**What the task asks**:
With the images omitted, return all of the entries exactly as they stand.

**Exercise inputs**:
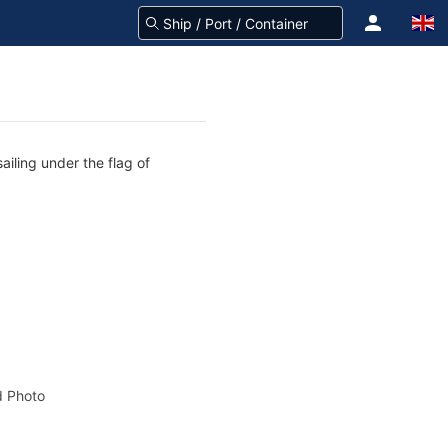
ailing under the flag of
 Photo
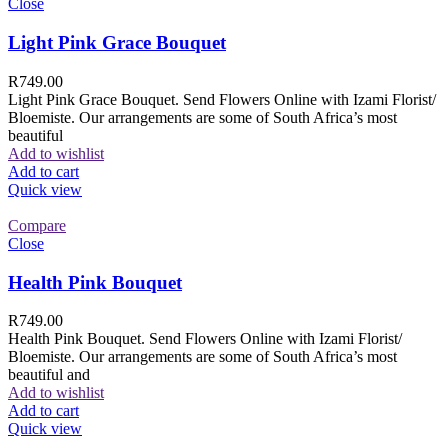
Close
Light Pink Grace Bouquet
R
749.00
Light Pink Grace Bouquet. Send Flowers Online with Izami Florist/
Bloemiste. Our arrangements are some of South Africa’s most
beautiful
Add to wishlist
Add to cart
Quick view
Compare
Close
Health Pink Bouquet
R
749.00
Health Pink Bouquet. Send Flowers Online with Izami Florist/
Bloemiste. Our arrangements are some of South Africa’s most
beautiful and
Add to wishlist
Add to cart
Quick view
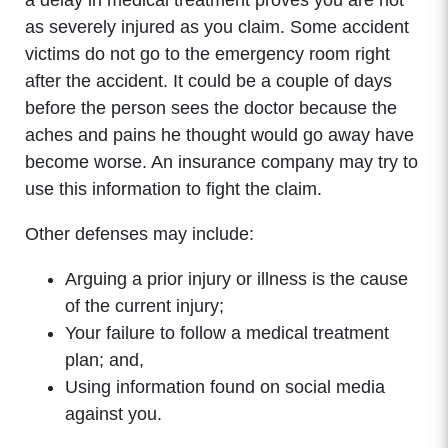
a delay in medical treatment proves you are not
as severely injured as you claim. Some accident
victims do not go to the emergency room right
after the accident. It could be a couple of days
before the person sees the doctor because the
aches and pains he thought would go away have
become worse. An insurance company may try to
use this information to fight the claim.
Other defenses may include:
Arguing a prior injury or illness is the cause
of the current injury;
Your failure to follow a medical treatment
plan; and,
Using information found on social media
against you.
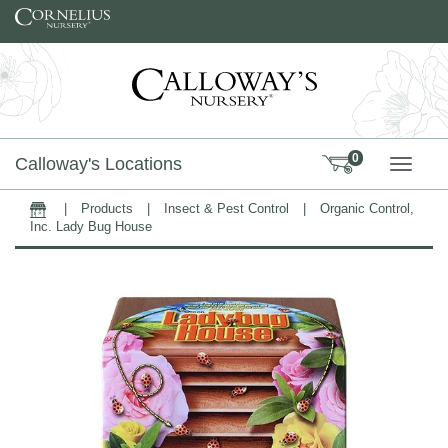
Skip to content
0
Calloway's Locations
TOGG
|
Products
|
Insect & Pest Control
|
Organic Control,
Home
Inc. Lady Bug House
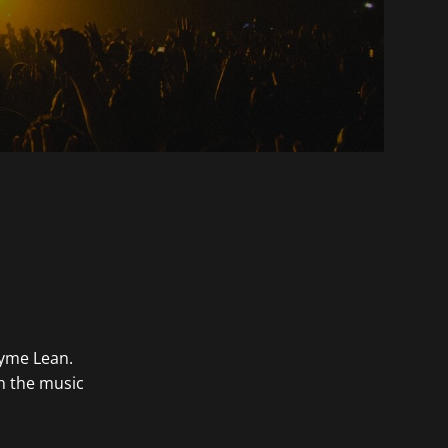
ayme Lean.
in the music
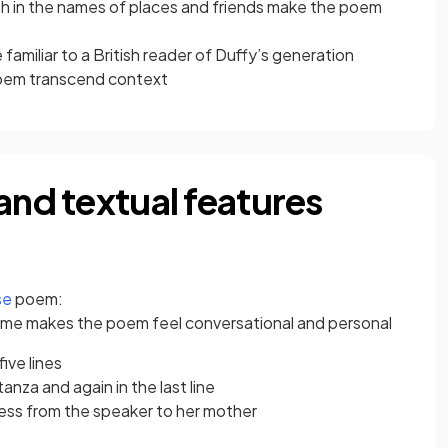
th in the names of places and friends make the poem
amiliar to a British reader of Duffy’s generation
poem transcend context
and textual features
se
poem:
me makes the poem feel conversational and personal
ive lines
anza and again in the last line
ress from the speaker to her mother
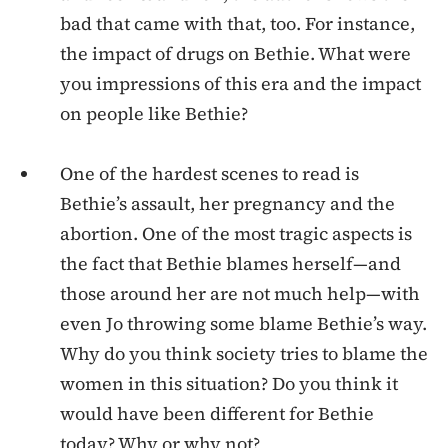
bad that came with that, too. For instance,
the impact of drugs on Bethie. What were
you impressions of this era and the impact
on people like Bethie?
One of the hardest scenes to read is
Bethie’s assault, her pregnancy and the
abortion. One of the most tragic aspects is
the fact that Bethie blames herself—and
those around her are not much help—with
even Jo throwing some blame Bethie’s way.
Why do you think society tries to blame the
women in this situation? Do you think it
would have been different for Bethie
today? Why or why not?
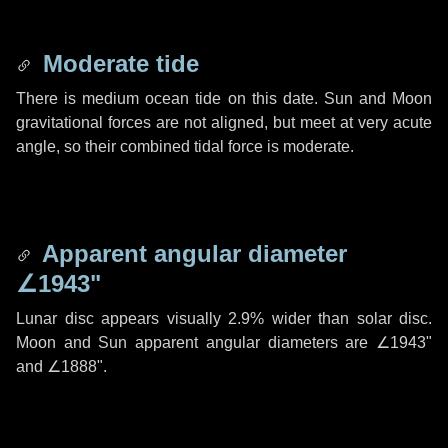
Moderate tide
There is medium ocean tide on this date. Sun and Moon
gravitational forces are not aligned, but meet at very acute
angle, so their combined tidal force is moderate.
Apparent angular diameter
∠1943"
Lunar disc appears visually 2.9% wider than solar disc.
Moon and Sun apparent angular diameters are
∠1943"
and
∠1888"
.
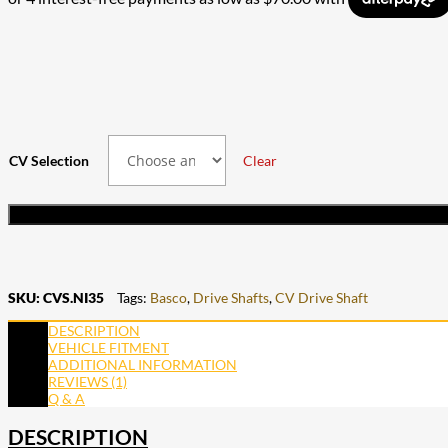
through
$252.00
$530.00
through
$477.00
CV Selection
Clear
SKU:
CVS.NI35
Tags:
Basco
,
Drive Shafts
,
CV Drive Shaft
DESCRIPTION
VEHICLE FITMENT
ADDITIONAL INFORMATION
REVIEWS (1)
Q & A
DESCRIPTION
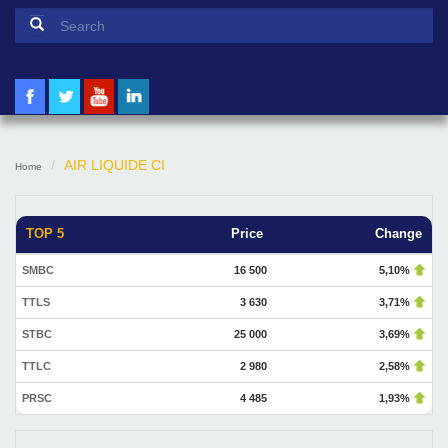
Search form
Search
AIR LIQUIDE CI
Home
TOP 5
Price
Change
SMBC
16 500
5,10%
TTLS
3 630
3,71%
STBC
25 000
3,69%
TTLC
2 980
2,58%
PRSC
4 485
1,93%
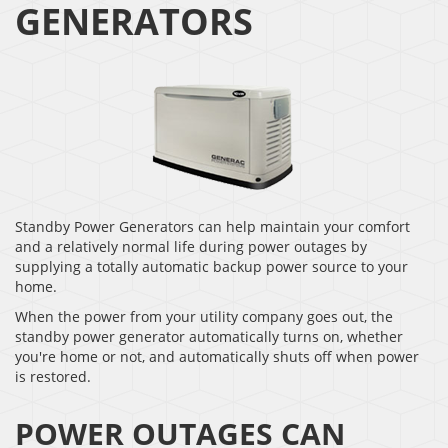
GENERATORS
Standby Power Generators can help maintain your comfort
and a relatively normal life during power outages by
supplying a totally automatic backup power source to your
home.
When the power from your utility company goes out, the
standby power generator automatically turns on, whether
you're home or not, and automatically shuts off when power
is restored.
POWER OUTAGES CAN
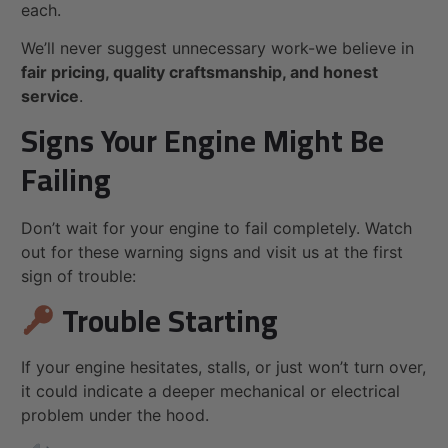
each.
We’ll never suggest unnecessary work-we believe in
fair pricing, quality craftsmanship, and honest
service
.
Signs Your Engine Might Be
Failing
Don’t wait for your engine to fail completely. Watch
out for these warning signs and visit us at the first
sign of trouble:
Trouble Starting
If your engine hesitates, stalls, or just won’t turn over,
it could indicate a deeper mechanical or electrical
problem under the hood.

**Result**:
ailing under the flag of
 Photo
Close
Light Pink Grace Bouquet
R
749.00
Light Pink Grace Bouquet. Send Flowers Online with Izami Florist/
Bloemiste. Our arrangements are some of South Africa’s most
beautiful
Add to wishlist
Add to cart
Quick view
Compare
Close
Health Pink Bouquet
R
749.00
Health Pink Bouquet. Send Flowers Online with Izami Florist/
Bloemiste. Our arrangements are some of South Africa’s most
beautiful and
Add to wishlist
Add to cart
Quick view
a delay in medical treatment proves you are not
as severely injured as you claim. Some accident
victims do not go to the emergency room right
after the accident. It could be a couple of days
before the person sees the doctor because the
aches and pains he thought would go away have
become worse. An insurance company may try to
use this information to fight the claim.
Other defenses may include:
Arguing a prior injury or illness is the cause
of the current injury;
Your failure to follow a medical treatment
plan; and,
Using information found on social media
against you.
Skip to content
0
Calloway's Locations
TOGG
|
Products
|
Insect & Pest Control
|
Organic Control,
Home
Inc. Lady Bug House
ayme Lean.
in the music
th in the names of places and friends make the poem
amiliar to a British reader of Duffy’s generation
poem transcend context
and textual features
se
poem:
me makes the poem feel conversational and personal
ive lines
anza and again in the last line
ress from the speaker to her mother
bad that came with that, too. For instance,
the impact of drugs on Bethie. What were
you impressions of this era and the impact
on people like Bethie?
One of the hardest scenes to read is
Bethie’s assault, her pregnancy and the
abortion. One of the most tragic aspects is
the fact that Bethie blames herself—and
those around her are not much help—with
even Jo throwing some blame Bethie’s way.
Why do you think society tries to blame the
women in this situation? Do you think it
would have been different for Bethie
today? Why or why not?
Moderate tide
There is medium ocean tide on this date. Sun and Moon
gravitational forces are not aligned, but meet at very acute
angle, so their combined tidal force is moderate.
Apparent angular diameter
∠1943"
Lunar disc appears visually 2.9% wider than solar disc.
Moon and Sun apparent angular diameters are
∠1943"
and
∠1888"
.
through
$252.00
$530.00
through
$477.00
CV Selection
Clear
SKU:
CVS.NI35
Tags:
Basco
,
Drive Shafts
,
CV Drive Shaft
DESCRIPTION
VEHICLE FITMENT
ADDITIONAL INFORMATION
REVIEWS (1)
Q & A
DESCRIPTION
Search form
Search
AIR LIQUIDE CI
Home
TOP 5
Price
Change
SMBC
16 500
5,10%
TTLS
3 630
3,71%
STBC
25 000
3,69%
TTLC
2 980
2,58%
PRSC
4 485
1,93%
GENERATORS
Standby Power Generators can help maintain your comfort
and a relatively normal life during power outages by
supplying a totally automatic backup power source to your
home.
When the power from your utility company goes out, the
standby power generator automatically turns on, whether
you're home or not, and automatically shuts off when power
is restored.
POWER OUTAGES CAN
each.
We’ll never suggest unnecessary work-we believe in
fair pricing, quality craftsmanship, and honest
service
.
Signs Your Engine Might Be
Failing
Don’t wait for your engine to fail completely. Watch
out for these warning signs and visit us at the first
sign of trouble:
Trouble Starting
If your engine hesitates, stalls, or just won’t turn over,
it could indicate a deeper mechanical or electrical
problem under the hood.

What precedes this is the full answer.